▶ [Exercise directions] The response must be made up of the lines in the entries below that contain "presencial".

▶ [Data to use]

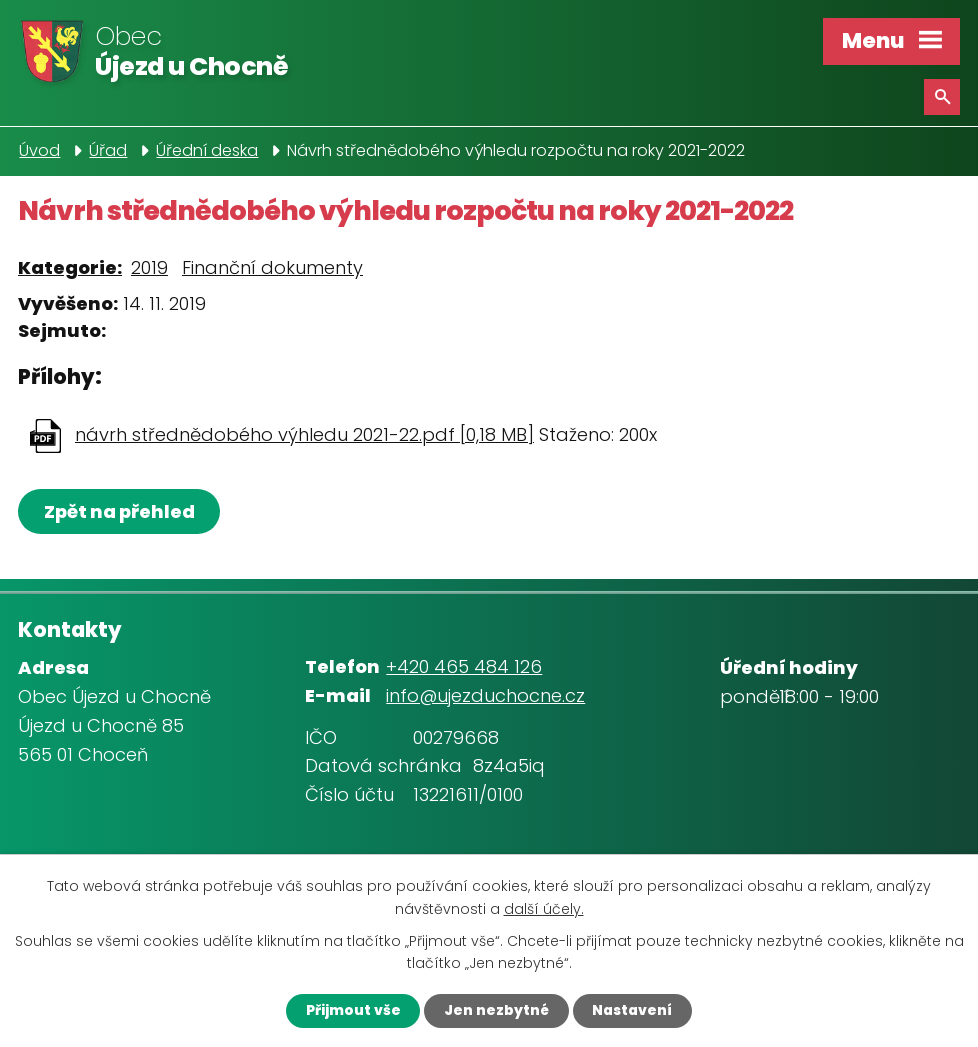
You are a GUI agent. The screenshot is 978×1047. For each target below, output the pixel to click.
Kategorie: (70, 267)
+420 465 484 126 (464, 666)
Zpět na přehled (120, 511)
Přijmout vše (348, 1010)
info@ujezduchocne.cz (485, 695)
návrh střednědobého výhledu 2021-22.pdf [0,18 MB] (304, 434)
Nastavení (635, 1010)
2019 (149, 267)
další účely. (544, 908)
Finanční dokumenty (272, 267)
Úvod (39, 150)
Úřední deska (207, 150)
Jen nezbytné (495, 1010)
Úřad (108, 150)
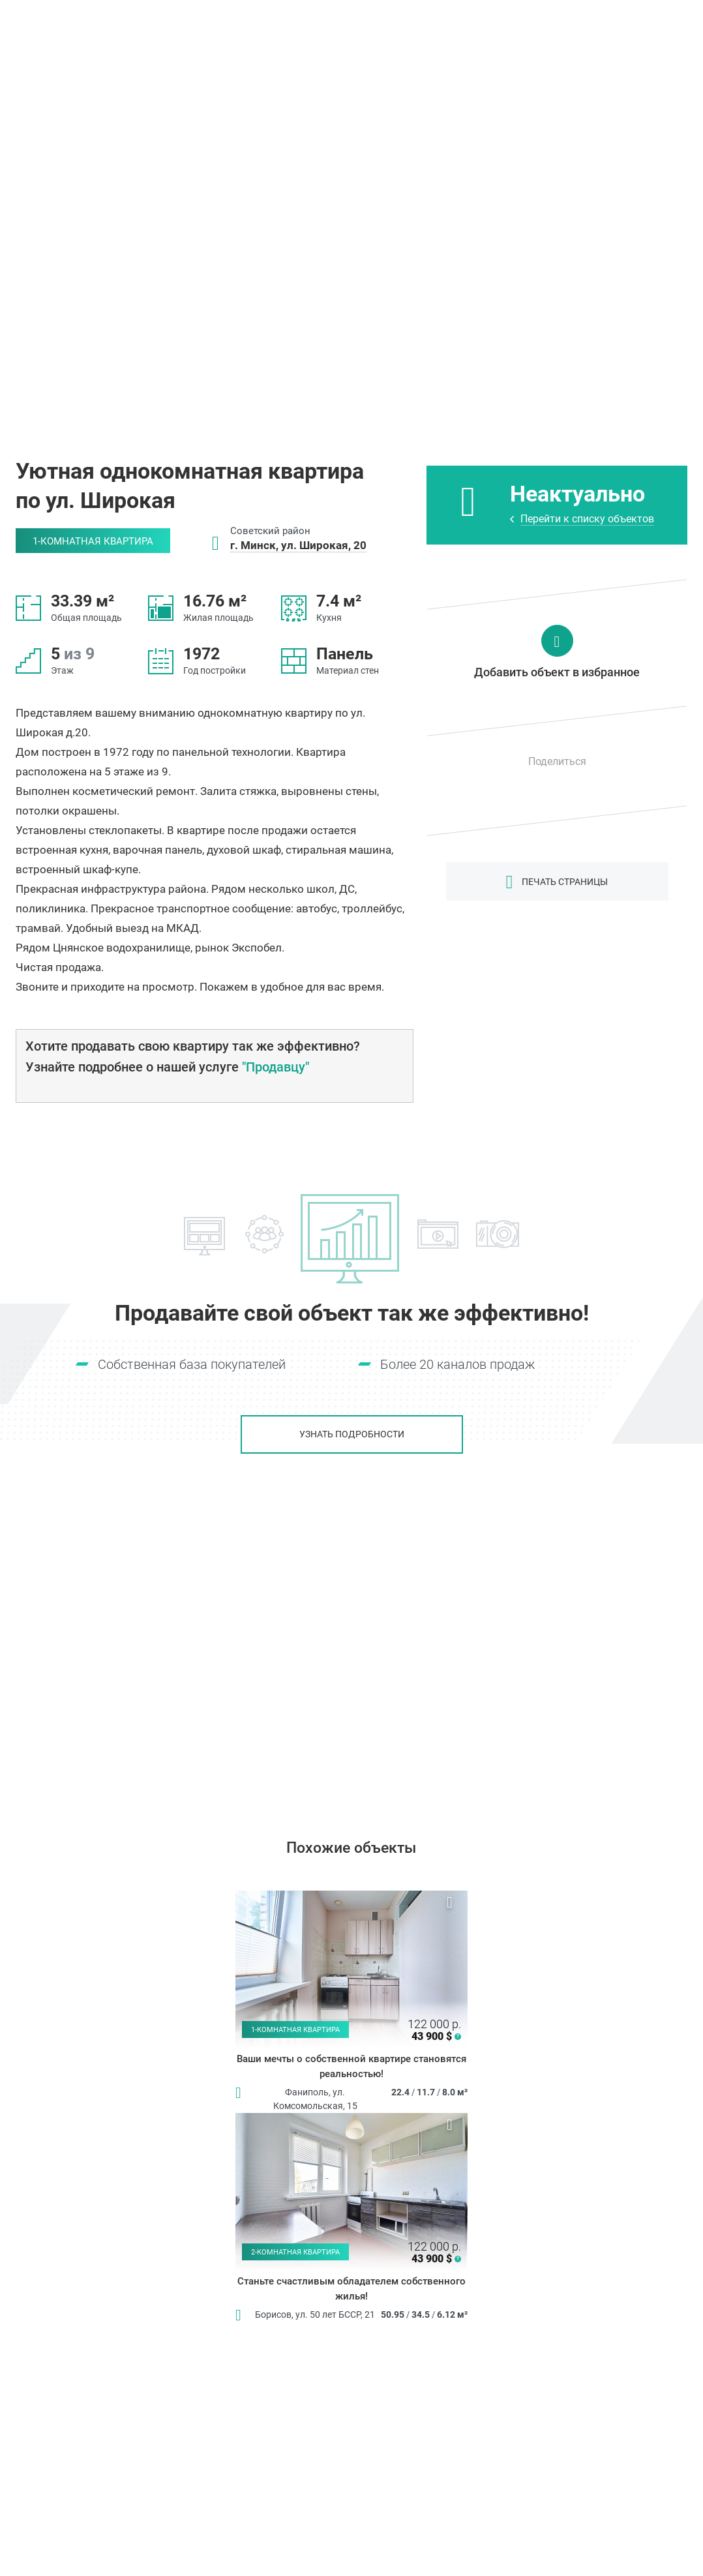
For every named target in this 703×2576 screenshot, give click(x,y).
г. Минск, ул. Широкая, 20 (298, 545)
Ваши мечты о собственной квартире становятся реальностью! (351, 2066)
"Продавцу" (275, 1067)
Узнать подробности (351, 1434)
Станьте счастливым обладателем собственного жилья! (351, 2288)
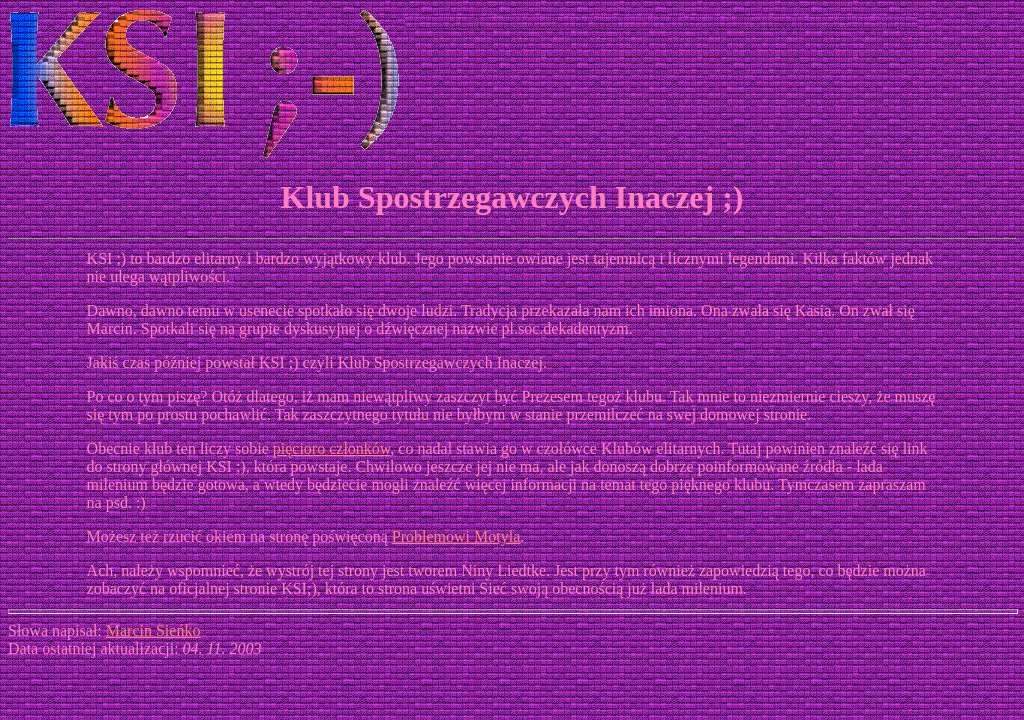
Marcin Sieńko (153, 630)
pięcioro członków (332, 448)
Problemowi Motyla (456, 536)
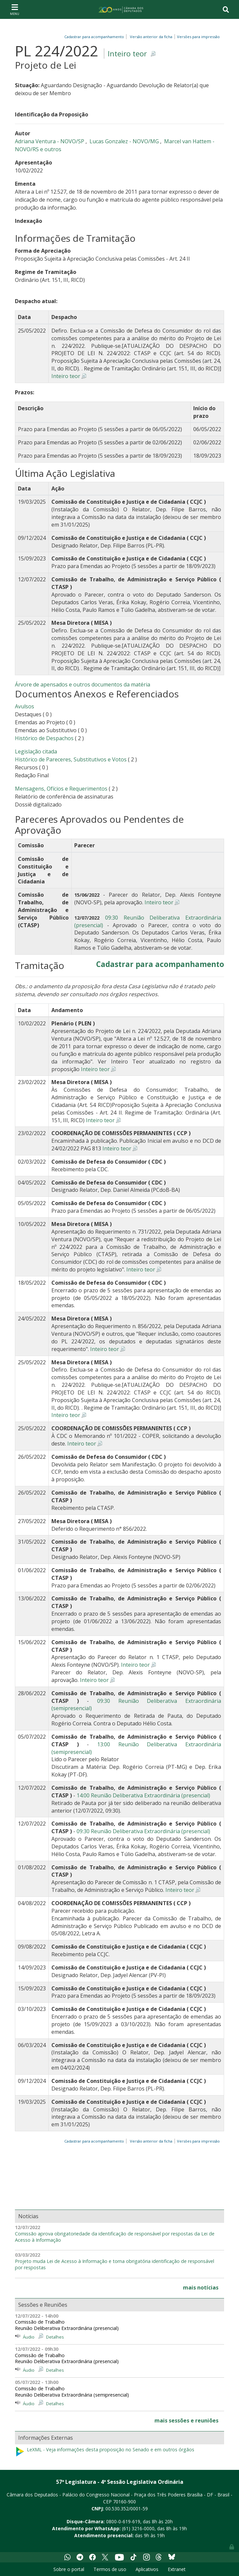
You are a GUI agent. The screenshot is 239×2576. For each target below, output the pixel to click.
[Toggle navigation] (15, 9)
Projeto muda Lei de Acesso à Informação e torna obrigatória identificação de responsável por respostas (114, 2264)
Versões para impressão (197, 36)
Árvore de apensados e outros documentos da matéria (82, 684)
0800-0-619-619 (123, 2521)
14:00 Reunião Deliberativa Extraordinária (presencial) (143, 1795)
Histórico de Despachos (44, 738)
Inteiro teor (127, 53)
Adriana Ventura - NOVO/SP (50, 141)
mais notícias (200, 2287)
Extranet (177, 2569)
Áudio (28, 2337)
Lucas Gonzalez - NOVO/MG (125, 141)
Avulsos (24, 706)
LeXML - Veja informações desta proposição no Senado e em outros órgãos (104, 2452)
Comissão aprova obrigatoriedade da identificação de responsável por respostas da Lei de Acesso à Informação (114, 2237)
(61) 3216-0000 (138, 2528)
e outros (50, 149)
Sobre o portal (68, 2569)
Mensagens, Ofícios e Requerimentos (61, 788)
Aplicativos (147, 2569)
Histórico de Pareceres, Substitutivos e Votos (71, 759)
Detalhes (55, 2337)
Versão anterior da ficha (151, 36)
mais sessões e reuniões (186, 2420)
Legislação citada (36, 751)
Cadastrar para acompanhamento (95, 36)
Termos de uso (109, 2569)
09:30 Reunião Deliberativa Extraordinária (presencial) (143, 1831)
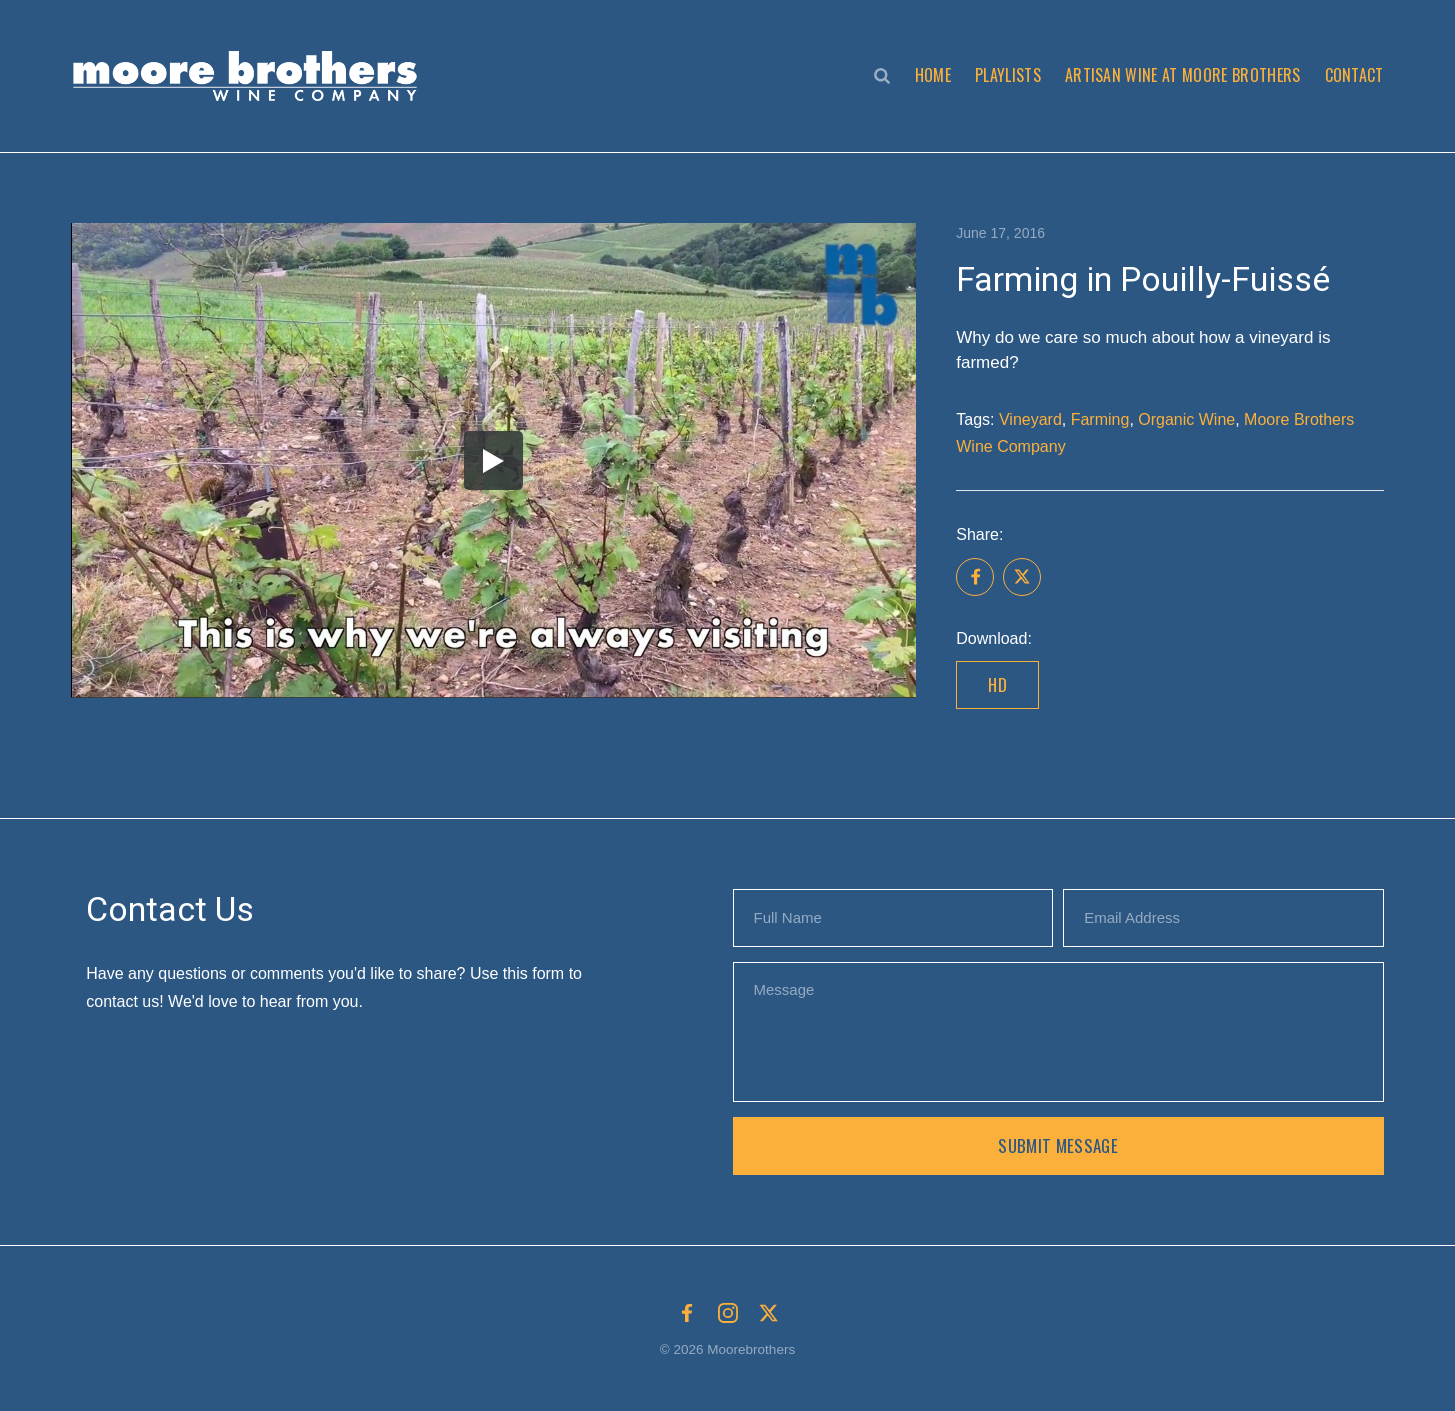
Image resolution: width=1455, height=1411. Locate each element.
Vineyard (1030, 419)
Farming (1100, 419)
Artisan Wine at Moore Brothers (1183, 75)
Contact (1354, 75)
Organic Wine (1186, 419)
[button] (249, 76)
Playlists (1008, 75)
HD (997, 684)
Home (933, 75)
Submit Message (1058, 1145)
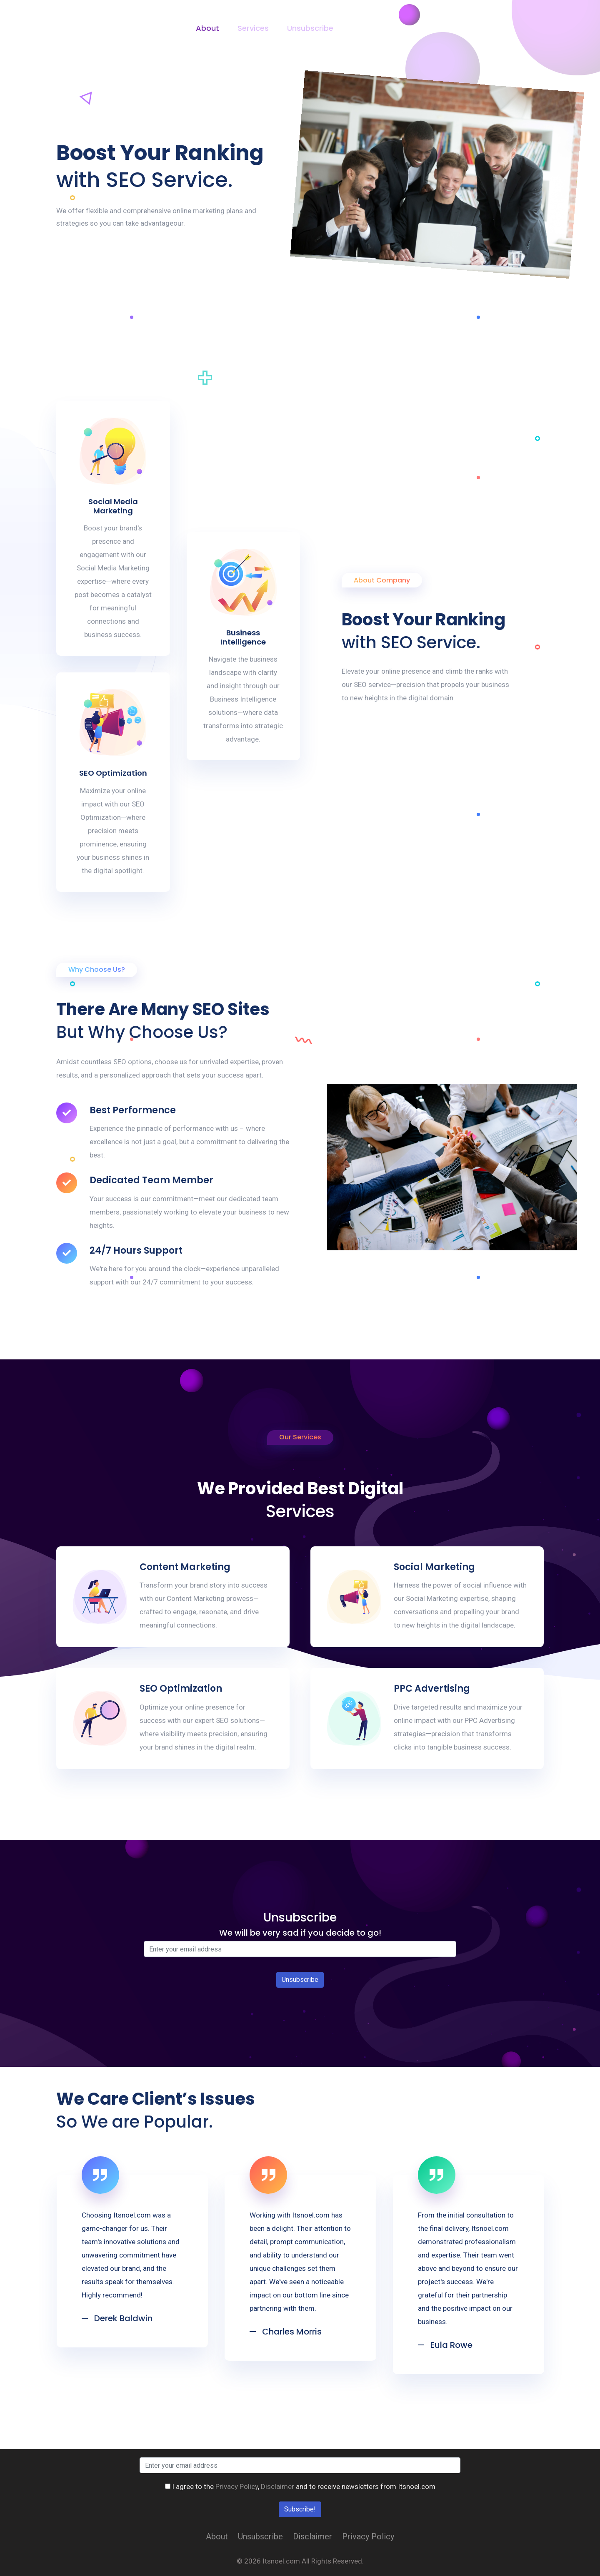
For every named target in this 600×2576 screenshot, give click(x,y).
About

▶ [Written answer]
14:00 Reunião Deliberativa Extraordinária (presencial) (143, 1795)
09:30 Reunião Deliberativa Extraordinária (presencial) (143, 1831)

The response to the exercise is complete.